Administrative Layer Schema (Seed file)

Author

Ran Li

Published

August 29, 2024

SALURBAL Notebook - Global Setup

## Manual configure relative path (Configure for each notebook)
path_global_setup_function = '../../../../R/setup/global_setup.R'

## Generic global setup code (Do not change across notebooks)
source(path_global_setup_function)
setup = global_setup(path_global_setup_function)
invisible(list2env(setup$sourced_objects, envir = .GlobalEnv))
global_context = setup$global_context

One of the key seeds for the project is a centralized codebook for the columns found int tables that fall within the administrative layer. This use to be in a .xslx file but we shifted to a Notion database for better documentation and visibility. We will update the codebase seed file with this database in batch upload flow so:

Schema change is document in the Notion SALURBAL Administrative Layer Fields (Database)
We export the whole SALURBAL Administrative Layer Fields (Database) as .csv and save it with a dated file at /cache
We process the most recent cached file and write a cleaned seed file to project /clean folder

Import

Find most recent cache file

df_files = tibble(file = list.files("cache") )  %>% 
  mutate(date = str_extract(file, "\\d{1,2}-\\d{1,2}-\\d{2}")) %>%
  mutate(date = as.Date(date, format = "%m-%d-%y"))  %>% 
  select(date, file) %>% 
  arrange(desc(date))

These are the available Admin layer codebooks.

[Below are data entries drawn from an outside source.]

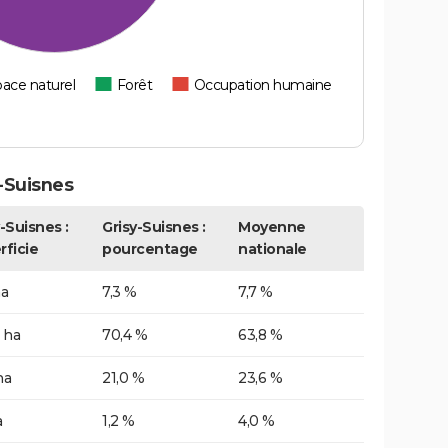
ace naturel
Forêt
Occupation humaine
-Suisnes
-Suisnes :
Grisy-Suisnes :
Moyenne
rficie
pourcentage
nationale
ha
7,3 %
7,7 %
 ha
70,4 %
63,8 %
ha
21,0 %
23,6 %
a
1,2 %
4,0 %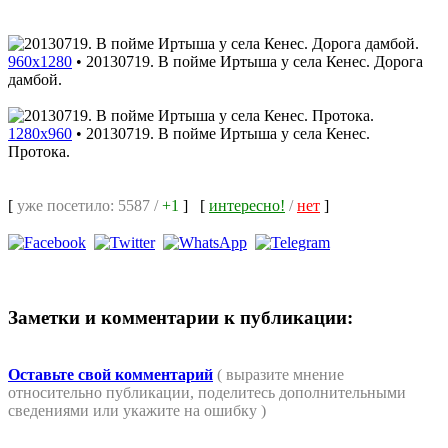
960x1280
•
20130719. В пойме Иртыша у села Кенес. Дорога
дамбой.
1280x960
•
20130719. В пойме Иртыша у села Кенес.
Протока.
[
уже посетило: 5587 /
+1
]
[
интересно!
/
нет
]
Заметки и комментарии к публикации:
Оставьте свой комментарий
( выразите мнение
относительно публикации, поделитесь дополнительными
сведениями или укажите на ошибку )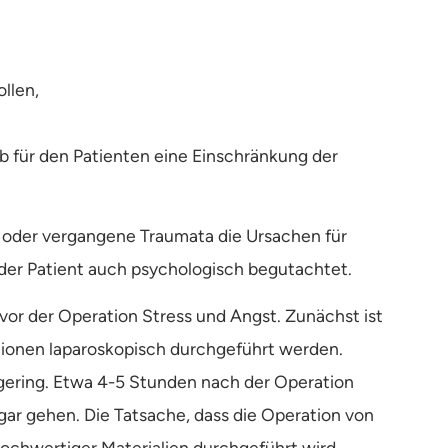
ollen,
ob für den Patienten eine Einschränkung der
n oder vergangene Traumata die Ursachen für
der Patient auch psychologisch begutachtet.
vor der Operation Stress und Angst. Zunächst ist
onen laparoskopisch durchgeführt werden.
 gering. Etwa 4-5 Stunden nach der Operation
gar gehen. Die Tatsache, dass die Operation von
chwertiger Materialien durchgeführt wird,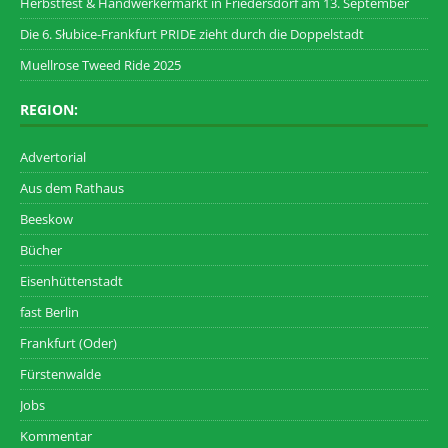
Herbstfest & Handwerkermarkt in Friedersdorf am 13. September
Die 6. Słubice-Frankfurt PRIDE zieht durch die Doppelstadt
Muellrose Tweed Ride 2025
REGION:
Advertorial
Aus dem Rathaus
Beeskow
Bücher
Eisenhüttenstadt
fast Berlin
Frankfurt (Oder)
Fürstenwalde
Jobs
Kommentar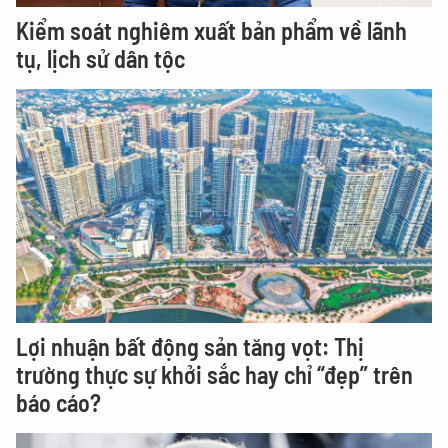
Kiểm soát nghiêm xuất bản phẩm về lãnh
tụ, lịch sử dân tộc
Lợi nhuận bất động sản tăng vọt: Thị
trường thực sự khởi sắc hay chỉ “đẹp” trên
báo cáo?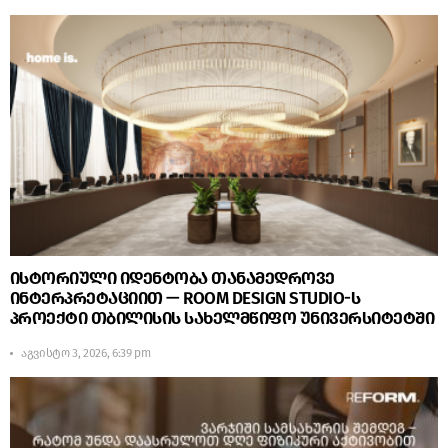
ისტორიული იდენტობა თანამედროვე
ინტერპრეტაციით — ROOM DESIGN STUDIO-ს
პროექტი თბილისის სახელმწიფო უნივერსიტეტში
აგვისტო 3, 2026, 6:39 pm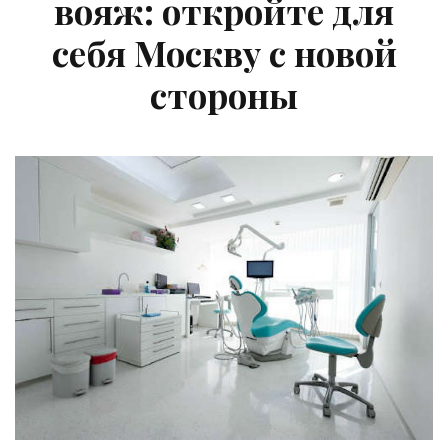
вояж: откройте для
себя Москву с новой
стороны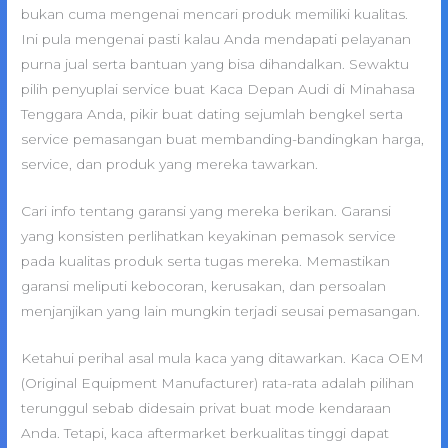
bukan cuma mengenai mencari produk memiliki kualitas.
Ini pula mengenai pasti kalau Anda mendapati pelayanan
purna jual serta bantuan yang bisa dihandalkan. Sewaktu
pilih penyuplai service buat Kaca Depan Audi di Minahasa
Tenggara Anda, pikir buat dating sejumlah bengkel serta
service pemasangan buat membanding-bandingkan harga,
service, dan produk yang mereka tawarkan.
Cari info tentang garansi yang mereka berikan. Garansi
yang konsisten perlihatkan keyakinan pemasok service
pada kualitas produk serta tugas mereka. Memastikan
garansi meliputi kebocoran, kerusakan, dan persoalan
menjanjikan yang lain mungkin terjadi seusai pemasangan.
Ketahui perihal asal mula kaca yang ditawarkan. Kaca OEM
(Original Equipment Manufacturer) rata-rata adalah pilihan
terunggul sebab didesain privat buat mode kendaraan
Anda. Tetapi, kaca aftermarket berkualitas tinggi dapat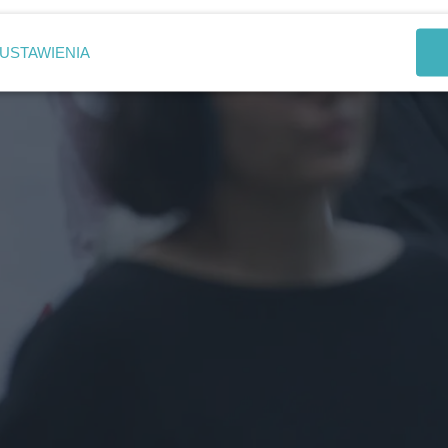
USTAWIENIA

file_to_process = df_files %>% 
  filter(date == max(date)) %>%
  pull(file) %>% 
  paste0("cache/", .)
file_to_process

[1] "cache/9-10-24 SALURBAL Administrative Layer Fields (Codebook) 228da34c473f44ac881b1e2f0efbad2d_all.csv"

Lets use the most recent one.

dfa = read_csv(file_to_process)
glimpse(dfa)

Rows: 47
Columns: 7
$ Name        <chr> "variable_origin", "public", "longitudinal", "file_codeboo…
$ Desc        <chr> "A list of SALURBAL var_name used to operationalize this v…
$ df_var_name <chr> "No", "No", "No", "No", "No", "No", "No", "No", "No", "No"…
$ Type        <chr> "metadata", "metadata", "metadata", "metadata", "metadata"…
$ Tags        <chr> "Standard metadata field", "Standard metadata field", "Sta…
$ Note        <chr> NA, NA, NA, NA, NA, NA, NA, NA, NA, NA, NA, NA, NA, NA, NA…
$ Status      <chr> "Done", "Done", "Done", "Done", "Done", "Done", "Done", "D…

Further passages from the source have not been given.